→ Data under study:
**********
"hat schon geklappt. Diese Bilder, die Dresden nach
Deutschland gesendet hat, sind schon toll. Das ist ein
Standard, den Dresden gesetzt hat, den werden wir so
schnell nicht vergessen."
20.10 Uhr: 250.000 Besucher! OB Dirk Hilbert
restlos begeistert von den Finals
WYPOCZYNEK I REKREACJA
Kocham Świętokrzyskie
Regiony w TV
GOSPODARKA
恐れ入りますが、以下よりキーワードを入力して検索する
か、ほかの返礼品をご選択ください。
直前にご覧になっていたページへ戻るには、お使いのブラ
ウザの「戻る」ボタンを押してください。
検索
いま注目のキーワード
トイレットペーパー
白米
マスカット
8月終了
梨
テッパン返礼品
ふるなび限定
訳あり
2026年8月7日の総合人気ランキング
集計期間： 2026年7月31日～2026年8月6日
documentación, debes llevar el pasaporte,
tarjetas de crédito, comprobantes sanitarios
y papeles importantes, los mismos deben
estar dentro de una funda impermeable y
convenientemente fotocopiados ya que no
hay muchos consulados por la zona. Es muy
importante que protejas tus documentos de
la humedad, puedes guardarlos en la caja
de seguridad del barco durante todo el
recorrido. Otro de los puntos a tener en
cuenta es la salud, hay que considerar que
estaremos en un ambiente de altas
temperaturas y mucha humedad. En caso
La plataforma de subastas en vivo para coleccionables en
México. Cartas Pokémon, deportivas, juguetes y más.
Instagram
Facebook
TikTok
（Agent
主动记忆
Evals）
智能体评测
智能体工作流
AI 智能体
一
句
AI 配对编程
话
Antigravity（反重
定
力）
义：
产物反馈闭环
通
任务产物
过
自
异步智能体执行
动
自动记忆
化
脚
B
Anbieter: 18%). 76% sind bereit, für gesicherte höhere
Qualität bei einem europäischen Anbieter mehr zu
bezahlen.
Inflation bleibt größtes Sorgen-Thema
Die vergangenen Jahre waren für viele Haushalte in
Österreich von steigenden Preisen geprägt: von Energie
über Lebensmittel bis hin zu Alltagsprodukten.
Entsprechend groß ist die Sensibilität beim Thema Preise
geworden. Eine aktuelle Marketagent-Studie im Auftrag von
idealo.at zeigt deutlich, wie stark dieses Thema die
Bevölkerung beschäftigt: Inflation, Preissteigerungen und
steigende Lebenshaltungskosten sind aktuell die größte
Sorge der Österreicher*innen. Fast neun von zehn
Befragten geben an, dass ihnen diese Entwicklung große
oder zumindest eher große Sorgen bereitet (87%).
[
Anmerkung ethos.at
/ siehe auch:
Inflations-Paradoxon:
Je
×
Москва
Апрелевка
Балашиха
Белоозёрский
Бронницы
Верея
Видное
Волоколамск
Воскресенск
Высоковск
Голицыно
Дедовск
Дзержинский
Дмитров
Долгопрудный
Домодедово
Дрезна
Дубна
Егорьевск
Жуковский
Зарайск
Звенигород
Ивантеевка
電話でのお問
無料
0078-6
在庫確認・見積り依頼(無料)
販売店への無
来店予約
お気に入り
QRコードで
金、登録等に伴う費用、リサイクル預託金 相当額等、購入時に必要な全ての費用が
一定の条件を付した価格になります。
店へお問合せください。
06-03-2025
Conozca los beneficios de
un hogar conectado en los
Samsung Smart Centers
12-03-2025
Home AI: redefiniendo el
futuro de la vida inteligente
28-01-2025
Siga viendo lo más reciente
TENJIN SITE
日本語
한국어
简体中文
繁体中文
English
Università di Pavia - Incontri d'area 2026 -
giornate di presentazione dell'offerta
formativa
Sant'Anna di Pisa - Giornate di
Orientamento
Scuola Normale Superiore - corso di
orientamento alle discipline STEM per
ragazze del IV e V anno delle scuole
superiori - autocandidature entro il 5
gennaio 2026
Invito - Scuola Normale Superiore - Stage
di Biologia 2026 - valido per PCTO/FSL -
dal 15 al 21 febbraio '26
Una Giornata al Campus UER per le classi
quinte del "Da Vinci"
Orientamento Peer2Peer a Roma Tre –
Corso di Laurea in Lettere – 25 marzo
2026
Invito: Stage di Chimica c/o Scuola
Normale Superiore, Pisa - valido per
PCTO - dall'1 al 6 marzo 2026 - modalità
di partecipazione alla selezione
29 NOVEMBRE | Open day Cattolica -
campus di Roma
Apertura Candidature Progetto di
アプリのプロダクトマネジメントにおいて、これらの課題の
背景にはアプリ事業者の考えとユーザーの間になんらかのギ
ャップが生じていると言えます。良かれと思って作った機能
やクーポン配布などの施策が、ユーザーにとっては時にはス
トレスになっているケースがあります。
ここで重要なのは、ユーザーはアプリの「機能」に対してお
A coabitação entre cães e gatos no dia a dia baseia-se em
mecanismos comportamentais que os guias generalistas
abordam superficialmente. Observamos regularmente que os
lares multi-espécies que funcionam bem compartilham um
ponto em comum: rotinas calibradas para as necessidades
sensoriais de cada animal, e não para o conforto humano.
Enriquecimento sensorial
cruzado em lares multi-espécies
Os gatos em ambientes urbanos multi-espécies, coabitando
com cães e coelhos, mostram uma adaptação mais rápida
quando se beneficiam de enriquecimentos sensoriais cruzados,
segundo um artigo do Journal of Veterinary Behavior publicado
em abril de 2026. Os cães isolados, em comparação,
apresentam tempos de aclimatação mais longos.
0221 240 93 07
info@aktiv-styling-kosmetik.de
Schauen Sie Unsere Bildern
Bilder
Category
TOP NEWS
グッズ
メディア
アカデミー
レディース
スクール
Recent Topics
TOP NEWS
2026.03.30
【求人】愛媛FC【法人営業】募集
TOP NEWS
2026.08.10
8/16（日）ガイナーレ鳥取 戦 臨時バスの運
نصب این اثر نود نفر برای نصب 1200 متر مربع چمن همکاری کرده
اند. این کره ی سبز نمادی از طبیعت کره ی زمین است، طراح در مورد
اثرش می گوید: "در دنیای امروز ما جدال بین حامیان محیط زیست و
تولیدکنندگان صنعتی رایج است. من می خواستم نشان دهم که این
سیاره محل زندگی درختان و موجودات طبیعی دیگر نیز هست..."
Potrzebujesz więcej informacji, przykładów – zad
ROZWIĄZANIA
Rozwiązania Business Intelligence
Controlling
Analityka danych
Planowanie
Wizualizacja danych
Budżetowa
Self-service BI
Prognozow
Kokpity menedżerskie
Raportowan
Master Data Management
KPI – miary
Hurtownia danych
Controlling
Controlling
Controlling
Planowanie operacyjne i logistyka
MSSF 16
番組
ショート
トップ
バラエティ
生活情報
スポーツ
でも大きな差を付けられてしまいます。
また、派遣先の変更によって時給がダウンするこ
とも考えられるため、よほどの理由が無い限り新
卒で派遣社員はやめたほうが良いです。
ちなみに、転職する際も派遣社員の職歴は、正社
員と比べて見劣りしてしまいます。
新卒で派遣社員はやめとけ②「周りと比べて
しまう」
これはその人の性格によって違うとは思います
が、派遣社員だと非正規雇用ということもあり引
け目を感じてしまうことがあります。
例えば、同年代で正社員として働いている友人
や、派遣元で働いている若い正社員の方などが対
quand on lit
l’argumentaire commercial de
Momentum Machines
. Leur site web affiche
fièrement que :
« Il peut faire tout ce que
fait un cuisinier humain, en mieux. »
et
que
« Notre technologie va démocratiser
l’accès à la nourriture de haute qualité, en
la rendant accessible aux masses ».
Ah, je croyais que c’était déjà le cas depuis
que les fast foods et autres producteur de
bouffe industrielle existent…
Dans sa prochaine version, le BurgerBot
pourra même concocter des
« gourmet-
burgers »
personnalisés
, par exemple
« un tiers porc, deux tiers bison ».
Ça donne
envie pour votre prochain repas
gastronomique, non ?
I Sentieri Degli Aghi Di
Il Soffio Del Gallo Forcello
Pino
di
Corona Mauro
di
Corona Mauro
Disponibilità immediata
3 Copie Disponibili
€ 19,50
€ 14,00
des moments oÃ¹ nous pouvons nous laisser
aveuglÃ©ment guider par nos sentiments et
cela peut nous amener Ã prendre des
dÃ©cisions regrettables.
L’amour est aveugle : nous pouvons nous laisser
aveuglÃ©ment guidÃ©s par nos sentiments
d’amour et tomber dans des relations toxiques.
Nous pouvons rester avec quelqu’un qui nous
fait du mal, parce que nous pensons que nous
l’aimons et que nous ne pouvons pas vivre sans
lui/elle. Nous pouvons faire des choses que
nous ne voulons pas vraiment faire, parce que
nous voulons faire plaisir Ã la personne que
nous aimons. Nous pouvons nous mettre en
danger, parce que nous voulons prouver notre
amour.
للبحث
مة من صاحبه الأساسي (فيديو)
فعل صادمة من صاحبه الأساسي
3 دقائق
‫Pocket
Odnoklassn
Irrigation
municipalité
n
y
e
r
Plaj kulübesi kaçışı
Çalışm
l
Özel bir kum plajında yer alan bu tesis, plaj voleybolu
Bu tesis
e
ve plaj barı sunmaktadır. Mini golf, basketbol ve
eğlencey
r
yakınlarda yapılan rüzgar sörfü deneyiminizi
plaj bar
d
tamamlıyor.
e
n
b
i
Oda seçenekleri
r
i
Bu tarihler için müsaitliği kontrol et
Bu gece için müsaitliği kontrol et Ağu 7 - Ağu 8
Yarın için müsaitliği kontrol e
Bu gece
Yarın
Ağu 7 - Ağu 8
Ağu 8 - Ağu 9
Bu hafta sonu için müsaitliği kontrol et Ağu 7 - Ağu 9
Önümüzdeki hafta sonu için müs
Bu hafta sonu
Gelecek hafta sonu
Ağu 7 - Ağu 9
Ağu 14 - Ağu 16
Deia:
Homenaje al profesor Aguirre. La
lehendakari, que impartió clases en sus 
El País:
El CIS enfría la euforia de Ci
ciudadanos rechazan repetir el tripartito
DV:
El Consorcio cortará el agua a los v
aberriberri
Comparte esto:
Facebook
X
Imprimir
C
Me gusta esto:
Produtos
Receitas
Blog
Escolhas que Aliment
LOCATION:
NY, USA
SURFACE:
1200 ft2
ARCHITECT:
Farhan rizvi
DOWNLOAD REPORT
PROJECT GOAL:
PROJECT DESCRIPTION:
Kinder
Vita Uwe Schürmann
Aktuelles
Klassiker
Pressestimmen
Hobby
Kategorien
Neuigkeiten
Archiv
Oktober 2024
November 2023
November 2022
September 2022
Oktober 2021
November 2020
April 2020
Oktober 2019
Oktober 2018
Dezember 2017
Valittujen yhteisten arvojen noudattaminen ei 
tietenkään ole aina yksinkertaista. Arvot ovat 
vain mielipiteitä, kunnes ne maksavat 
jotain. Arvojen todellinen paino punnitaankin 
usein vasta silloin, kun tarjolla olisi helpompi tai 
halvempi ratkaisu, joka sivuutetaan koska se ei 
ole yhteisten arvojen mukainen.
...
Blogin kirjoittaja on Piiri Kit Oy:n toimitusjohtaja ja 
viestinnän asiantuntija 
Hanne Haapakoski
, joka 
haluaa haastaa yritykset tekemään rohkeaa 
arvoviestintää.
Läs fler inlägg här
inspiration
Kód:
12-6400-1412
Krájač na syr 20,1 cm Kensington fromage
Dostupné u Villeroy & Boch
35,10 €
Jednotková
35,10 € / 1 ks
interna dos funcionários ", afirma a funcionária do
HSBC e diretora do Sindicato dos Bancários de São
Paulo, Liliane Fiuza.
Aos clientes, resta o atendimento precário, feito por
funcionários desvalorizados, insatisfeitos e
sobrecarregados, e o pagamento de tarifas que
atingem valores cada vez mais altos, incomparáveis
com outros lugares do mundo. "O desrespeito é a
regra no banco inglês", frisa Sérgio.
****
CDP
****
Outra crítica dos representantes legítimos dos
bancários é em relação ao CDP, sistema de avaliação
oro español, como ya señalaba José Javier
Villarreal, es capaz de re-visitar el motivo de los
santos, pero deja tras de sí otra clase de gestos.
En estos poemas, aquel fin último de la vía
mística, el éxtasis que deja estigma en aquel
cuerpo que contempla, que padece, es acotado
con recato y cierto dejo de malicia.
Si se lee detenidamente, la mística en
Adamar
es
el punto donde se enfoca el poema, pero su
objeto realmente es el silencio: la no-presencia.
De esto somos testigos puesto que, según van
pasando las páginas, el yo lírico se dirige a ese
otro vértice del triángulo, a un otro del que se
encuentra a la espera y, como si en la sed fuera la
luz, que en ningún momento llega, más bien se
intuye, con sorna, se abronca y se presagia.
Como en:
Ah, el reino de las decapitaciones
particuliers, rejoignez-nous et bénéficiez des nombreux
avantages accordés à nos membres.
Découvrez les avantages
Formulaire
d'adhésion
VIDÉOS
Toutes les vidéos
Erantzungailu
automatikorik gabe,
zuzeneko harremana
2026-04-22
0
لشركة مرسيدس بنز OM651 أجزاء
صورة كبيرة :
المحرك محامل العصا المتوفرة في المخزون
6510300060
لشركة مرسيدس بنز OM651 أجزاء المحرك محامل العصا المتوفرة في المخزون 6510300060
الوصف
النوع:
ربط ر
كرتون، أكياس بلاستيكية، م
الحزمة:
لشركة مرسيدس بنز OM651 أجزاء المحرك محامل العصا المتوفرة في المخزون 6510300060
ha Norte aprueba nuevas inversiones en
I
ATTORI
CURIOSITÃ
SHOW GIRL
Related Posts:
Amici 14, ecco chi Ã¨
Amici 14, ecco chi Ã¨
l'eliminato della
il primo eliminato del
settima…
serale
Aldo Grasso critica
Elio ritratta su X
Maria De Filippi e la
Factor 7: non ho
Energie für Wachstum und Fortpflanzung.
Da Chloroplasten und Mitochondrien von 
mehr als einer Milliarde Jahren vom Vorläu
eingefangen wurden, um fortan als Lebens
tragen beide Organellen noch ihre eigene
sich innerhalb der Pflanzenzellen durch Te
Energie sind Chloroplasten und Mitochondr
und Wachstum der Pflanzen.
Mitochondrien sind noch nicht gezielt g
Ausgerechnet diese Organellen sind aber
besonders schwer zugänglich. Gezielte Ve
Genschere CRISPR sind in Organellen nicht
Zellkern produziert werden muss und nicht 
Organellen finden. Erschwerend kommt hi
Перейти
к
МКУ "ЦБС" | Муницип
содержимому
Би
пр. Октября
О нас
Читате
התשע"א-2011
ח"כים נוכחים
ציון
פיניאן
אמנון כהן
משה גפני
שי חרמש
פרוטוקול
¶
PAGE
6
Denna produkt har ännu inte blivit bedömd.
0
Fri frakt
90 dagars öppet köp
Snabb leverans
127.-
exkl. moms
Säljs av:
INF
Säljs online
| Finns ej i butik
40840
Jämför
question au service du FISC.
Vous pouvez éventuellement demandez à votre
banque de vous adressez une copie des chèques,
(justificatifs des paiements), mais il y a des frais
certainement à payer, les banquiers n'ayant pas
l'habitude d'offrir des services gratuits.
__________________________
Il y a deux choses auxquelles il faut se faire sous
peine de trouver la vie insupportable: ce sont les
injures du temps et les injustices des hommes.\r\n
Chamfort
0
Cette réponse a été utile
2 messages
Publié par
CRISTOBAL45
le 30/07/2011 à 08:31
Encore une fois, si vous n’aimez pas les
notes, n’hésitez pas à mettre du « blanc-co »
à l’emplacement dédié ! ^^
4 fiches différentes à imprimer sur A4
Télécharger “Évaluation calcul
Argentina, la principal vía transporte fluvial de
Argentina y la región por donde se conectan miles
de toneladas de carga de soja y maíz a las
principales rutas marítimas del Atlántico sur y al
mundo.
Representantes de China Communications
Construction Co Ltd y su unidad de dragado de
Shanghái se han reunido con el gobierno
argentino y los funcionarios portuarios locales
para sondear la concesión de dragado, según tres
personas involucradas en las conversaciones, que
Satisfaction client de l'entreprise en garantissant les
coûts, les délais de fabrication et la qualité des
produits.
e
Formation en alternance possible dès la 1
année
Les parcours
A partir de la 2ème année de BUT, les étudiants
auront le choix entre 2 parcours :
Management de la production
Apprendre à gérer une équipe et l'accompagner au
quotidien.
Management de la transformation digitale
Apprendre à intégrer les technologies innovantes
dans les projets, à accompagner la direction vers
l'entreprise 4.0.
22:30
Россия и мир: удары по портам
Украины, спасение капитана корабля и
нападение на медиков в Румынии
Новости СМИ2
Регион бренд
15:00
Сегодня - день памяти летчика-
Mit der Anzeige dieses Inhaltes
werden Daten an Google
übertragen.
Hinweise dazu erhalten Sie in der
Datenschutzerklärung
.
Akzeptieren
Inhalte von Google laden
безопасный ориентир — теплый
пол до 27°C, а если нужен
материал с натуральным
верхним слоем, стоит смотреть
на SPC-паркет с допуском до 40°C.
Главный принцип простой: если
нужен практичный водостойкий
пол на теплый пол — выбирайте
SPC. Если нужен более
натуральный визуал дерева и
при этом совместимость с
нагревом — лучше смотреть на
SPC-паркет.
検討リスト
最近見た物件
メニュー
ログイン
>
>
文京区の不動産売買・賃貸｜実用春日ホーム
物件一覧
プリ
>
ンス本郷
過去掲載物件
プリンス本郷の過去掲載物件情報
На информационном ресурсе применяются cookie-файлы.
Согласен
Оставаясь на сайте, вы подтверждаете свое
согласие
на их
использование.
**********
→ Problem requirements: A complete answer gives every line of the data that includes "deja".

→ Written solution:
santos, pero deja tras de sí otra clase de gestos.
mística, el éxtasis que deja estigma en aquel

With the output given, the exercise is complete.